Penjelasannya terdengar seperti informasi bermanfaat dari internet....


"Well, sebenarnya itu hanya pengetahuan yang aku cari di internet,"

Atau lebih tepatnya, ternyata memang begitu.


(Mungkin dia sedang gugup masuk ke kamar cowok.)

Mungkin Suzuhara-san berusaha menghubungkan percakapan dengan cara yang dia bisa.

Sifatnya yang dingin dan menjauh di sekolah, sikap yang bertolak belakang dengan kegigihan dan kebaikan hatinya yang dia perlihatkan khusus untukku, membuatku merasa bahwa dia sangat menggemaskan.


"Kenapa kamu tersenyum?"

Bukan hanya merasa, tapi sepertinya terlihat dari wajahku.

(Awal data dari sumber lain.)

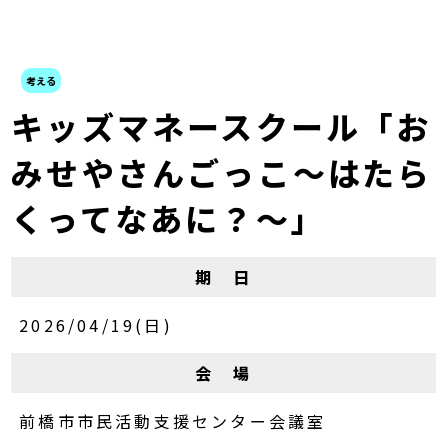
考える
キッズマネースクール「お
みせやさんごっこ～はたら
くってなあに？～」
期 日
2026/04/19(日)
会 場
前橋市市民活動支援センター会議室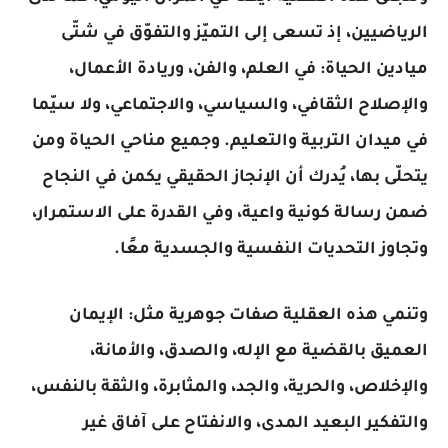
الرياضيين، إذ تسعى إلى التميّز والتفوّق في شتّى
ميادين الحياة: في العلم، والفن، وريادة الأعمال،
والإصلاح الثقافي، والسياسي، والاجتماعي، ولا سيّما
في ميدان التربية والتعليم. وجميع مناحي الحياة ومن
يتحلّى بها، يُدرك أن الإنجاز الحقيقي يكمن في النجاح
ضمن رسالة كونية واعية، وفي القدرة على الاستمرار،
وتجاوز التحديات النفسية والجسدية معًا.
وتنمي هذه العقلية صفات جوهرية مثل: الإيمان
العميق بالقضية مع الإله، والصدق، والأمانة،
والإخلاص، والحرية، والجد، والمثابرة، والثقة بالنفس،
والتفكير البعيد المدى، والانفتاح على آفاق غير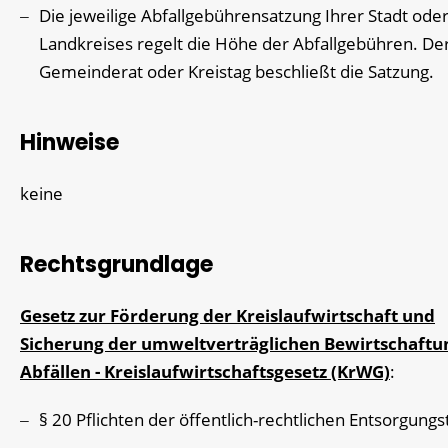
Die jeweilige Abfallgebührensatzung Ihrer Stadt oder
Landkreises regelt die Höhe der Abfallgebühren. De
Gemeinderat oder Kreistag beschließt die Satzung.
Hinweise
keine
Rechtsgrundlage
Gesetz zur Förderung der Kreislaufwirtschaft und
Sicherung der umweltverträglichen Bewirtschaftu
Abfällen - Kreislaufwirtschaftsgesetz (KrWG)
:
§ 20 Pflichten der öffentlich-rechtlichen Entsorgungs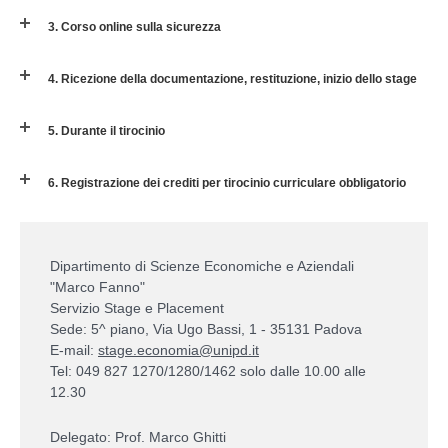
3. Corso online sulla sicurezza
4. Ricezione della documentazione, restituzione, inizio dello stage
5. Durante il tirocinio
6. Registrazione dei crediti per tirocinio curriculare obbligatorio
Dipartimento di Scienze Economiche e Aziendali
"Marco Fanno"
Servizio Stage e Placement
Sede: 5^ piano, Via Ugo Bassi, 1 - 35131 Padova
E-mail:
stage.economia@unipd.it
Tel: 049 827 1270/1280/1462 solo dalle 10.00 alle
12.30
Delegato: Prof. Marco Ghitti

Karena Suzuhara-san menatapku dengan tatapan tajam, aku mencoba mengalihkan perhatiannya.


"Aku tidak sedang tertawa karena pengetahuan internetmu. Aku hanya berpikir tadi Suzuhara-san terlihat seperti suatu ‘robot kucing’."

"Iya?"

"Dari saku apron, kamu mengeluarkan item penyelamat untukku. Tetere tere....!"

"Tapi tidak ada latar belakang musik abad ke-22 seperti itu. Selain itu, ini lebih terlihat seperti beruang daripada kucing, bukan? Aku merusak wilayahmu."

"Memang benar, dapur adalah wilayahku sendiri."

"Aku telah menginvasi dapur keluarga Machikawa."

"Pernyataanmu terdengar mengancam."

“Dan si microwave bertahan dengan gigih. Ketika memanaskan sup sisa ‘Brooom!’ dia berteriak seperti bukan manusia.”

“Memang itu bukan manusia, hanya suara mesin yang sedang berfungsi, kan?”


Ketika aku mengoreksi, Suzuhara-san melemaskan sedikit pipinya dengan senyum samar, dan itu membuat suasana canggung kami sedikit lebih santai. 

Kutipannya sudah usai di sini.